(SOURCE MATERIAL)
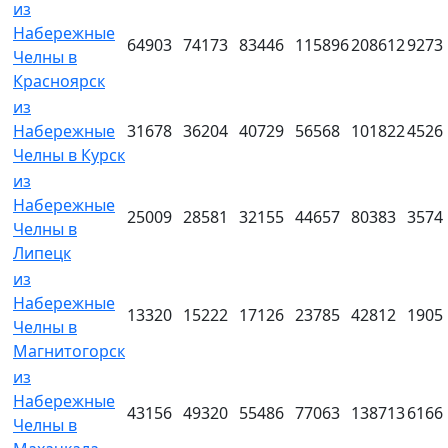
из
Набережные
64903
74173
83446
115896
208612
9273
Челны в
Красноярск
из
Набережные
31678
36204
40729
56568
101822
4526
Челны в Курск
из
Набережные
25009
28581
32155
44657
80383
3574
Челны в
Липецк
из
Набережные
13320
15222
17126
23785
42812
1905
Челны в
Магнитогорск
из
Набережные
43156
49320
55486
77063
138713
6166
Челны в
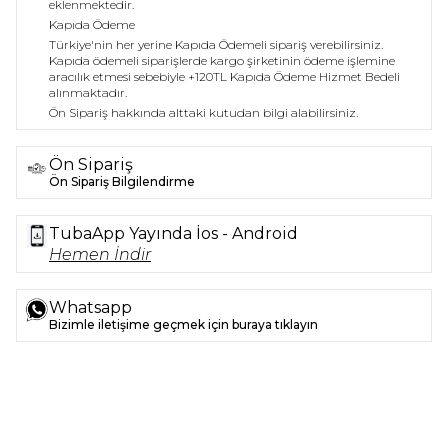
eklenmektedir.
Kapıda Ödeme
Türkiye'nin her yerine Kapıda Ödemeli sipariş verebilirsiniz.
Kapıda ödemeli siparişlerde kargo şirketinin ödeme işlemine
aracılık etmesi sebebiyle +120TL Kapıda Ödeme Hizmet Bedeli
alınmaktadır.
Ön Sipariş hakkında alttaki kutudan bilgi alabilirsiniz.
Ön Sipariş
Ön Sipariş Bilgilendirme
TubaApp Yayında İos - Android
Hemen İndir
Whatsapp
Bizimle iletişime geçmek için buraya tıklayın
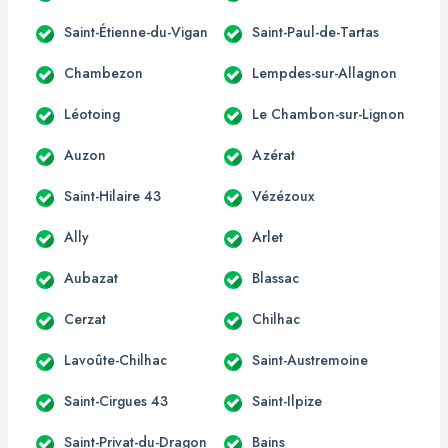
Saint-Étienne-du-Vigan
Saint-Paul-de-Tartas
Chambezon
Lempdes-sur-Allagnon
Léotoing
Le Chambon-sur-Lignon
Auzon
Azérat
Saint-Hilaire 43
Vézézoux
Ally
Arlet
Aubazat
Blassac
Cerzat
Chilhac
Lavoûte-Chilhac
Saint-Austremoine
Saint-Cirgues 43
Saint-Ilpize
Saint-Privat-du-Dragon
Bains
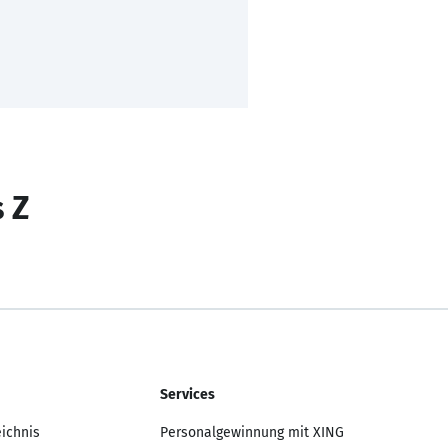
s Z
Services
eichnis
Personalgewinnung mit XING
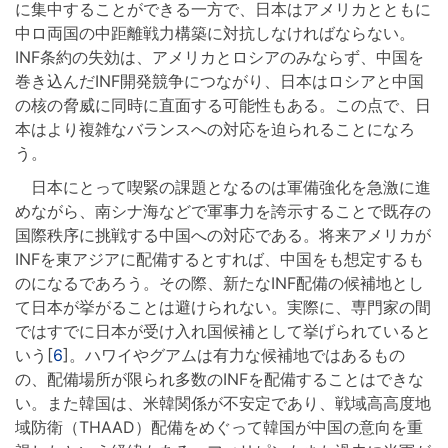
に集中することができる一方で、日本はアメリカとともに
中ロ両国の中距離戦力構築に対抗しなければならない。
INF条約の失効は、アメリカとロシアのみならず、中国を
巻き込んだINF開発競争につながり、日本はロシアと中国
の核の脅威に同時に直面する可能性もある。この点で、日
本はより複雑なバランスへの対応を迫られることになろ
う。
日本にとって喫緊の課題となるのは軍備強化を急激に進
めながら、南シナ海などで軍事力を誇示することで既存の
国際秩序に挑戦する中国への対応である。将来アメリカが
INFを東アジアに配備するとすれば、中国をも想定するも
のになるであろう。その際、新たなINF配備の候補地とし
て日本が挙がることは避けられない。実際に、専門家の間
ではすでに日本が受け入れ国候補として挙げられていると
いう[
6
]。ハワイやグアムは有力な候補地ではあるもの
の、配備場所が限られ多数のINFを配備することはできな
い。また韓国は、米韓関係が不安定であり、戦域高高度地
域防衛（THAAD）配備をめぐって韓国が中国の意向を重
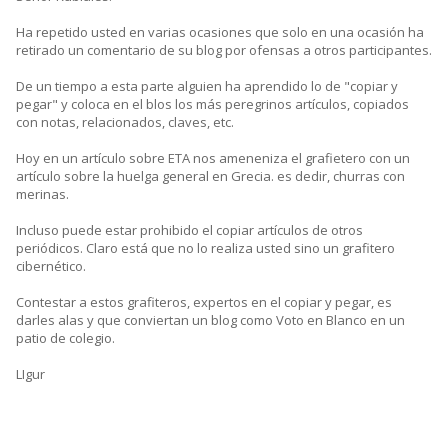
Ha repetido usted en varias ocasiones que solo en una ocasión ha
retirado un comentario de su blog por ofensas a otros participantes.
De un tiempo a esta parte alguien ha aprendido lo de "copiar y
pegar" y coloca en el blos los más peregrinos artículos, copiados
con notas, relacionados, claves, etc.
Hoy en un artículo sobre ETA nos ameneniza el grafietero con un
artículo sobre la huelga general en Grecia. es dedir, churras con
merinas.
Incluso puede estar prohibido el copiar artículos de otros
periódicos. Claro está que no lo realiza usted sino un grafitero
cibernético.
Contestar a estos grafiteros, expertos en el copiar y pegar, es
darles alas y que conviertan un blog como Voto en Blanco en un
patio de colegio.
LIgur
(End SOURCE MATERIAL)
Show a copy of each line from the data that includes the word "pegar".

RESPONSE AREA:
pegar" y coloca en el blos los más peregrinos artículos, copiados
Contestar a estos grafiteros, expertos en el copiar y pegar, es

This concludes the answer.